だからこそ、偶然出てしまった2,39,55という大記録を自分の中でどんな風に扱ったらいいのか、それがわからないのです。

勝負に挑む上での繊細さと日常生活への影響

とても現実的な問題で、アスリートでいようとすることの一番の問題は"イライラすること"です。
以前、以下の記事に書いた通り、あるレースに向けて目標を決めて取り組むことはやはり自分に対して大きなストレスをかけることでもあります。こうした活動で気分が乱されてしまうというのは本当に情けなく、自分の器の小ささを痛感します。

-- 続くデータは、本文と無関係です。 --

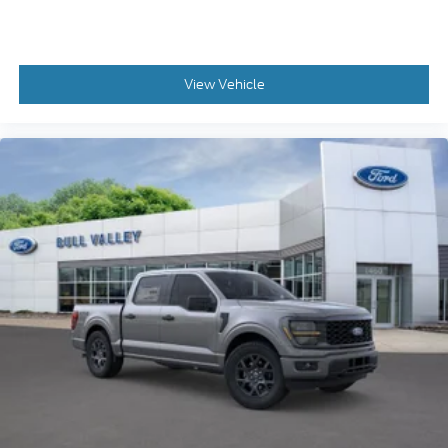
View Vehicle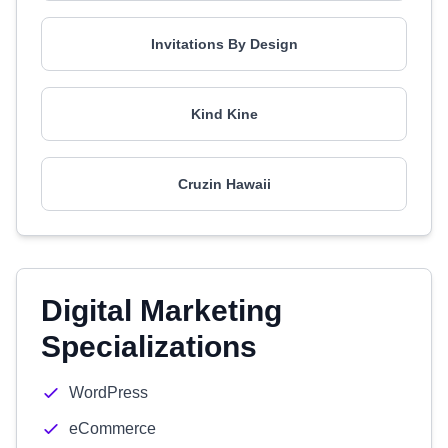
Invitations By Design
Kind Kine
Cruzin Hawaii
Digital Marketing
Specializations
WordPress
eCommerce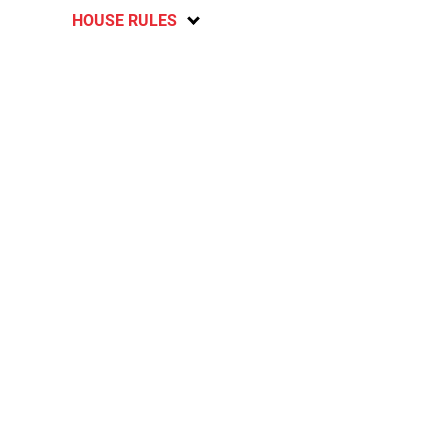
HOUSE RULES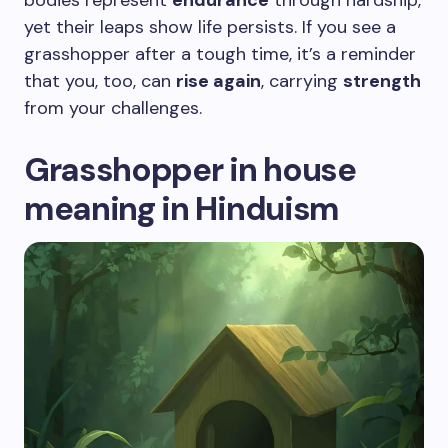
bodies represent
endurance
through hardship,
yet their leaps show life persists. If you see a
grasshopper after a tough time, it’s a reminder
that you, too, can
rise again
, carrying
strength
from your challenges.
Grasshopper in house
meaning in Hinduism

これほどまでに思い悩むレベルで練習の過程を含めて楽しんで取り組めない競技は、もう明確に、自分にとって持続可能なものではないのでしょう。趣味って日常の一部にできるくらい持続可能なものであることがめちゃくちゃ大事です。「楽しんで取り組めなくなる」くらいの無理した分のリソースは、仕事なり日常生活なり、その他のパフォーマンスを低下させてしまうことがほとんどです。

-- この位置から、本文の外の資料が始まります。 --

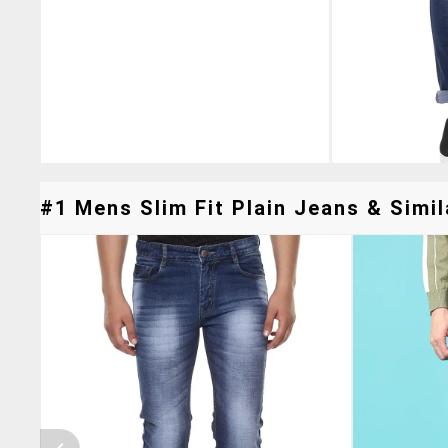
#1 Mens Slim Fit Plain Jeans & Simil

家族には、私がなんとなく機嫌が悪いことで競技に対して時間を使っている以上に負担をかけていると感じています。
そして何より、イライラしている時の自分を、私自身が嫌いなのです。

つくばマラソン2024へ

この記事を出すタイミングは珍しいです。
いつもだったら一つ区切りになるようなレース、たとえば2週間後のつくばマラソンが終わってから気持ちの整理も兼ねて、この時期のこととレースのことをまとめて書くでしょう。
今回は少しやってみたいことがあったので実験です。

いつものタイミングだと、レースの爽快感とともに、また何かしらいい結果が出た時に書いていて、この記事に書いてあるような暗い気持ちをどこか美化して書いてしまっているような感覚があるからです。今は、今しかない気持ちを正確に書く、ということをやってみようと思い、レース前のこのタイミングで書いてみました。

まぁ、正直レースを迎える前にこういう記事を書くのは嫌なんですけどね。ここで吐き出したことで自分や当日の走りにどういう影響があるのか、そこも含めて今回は実験です。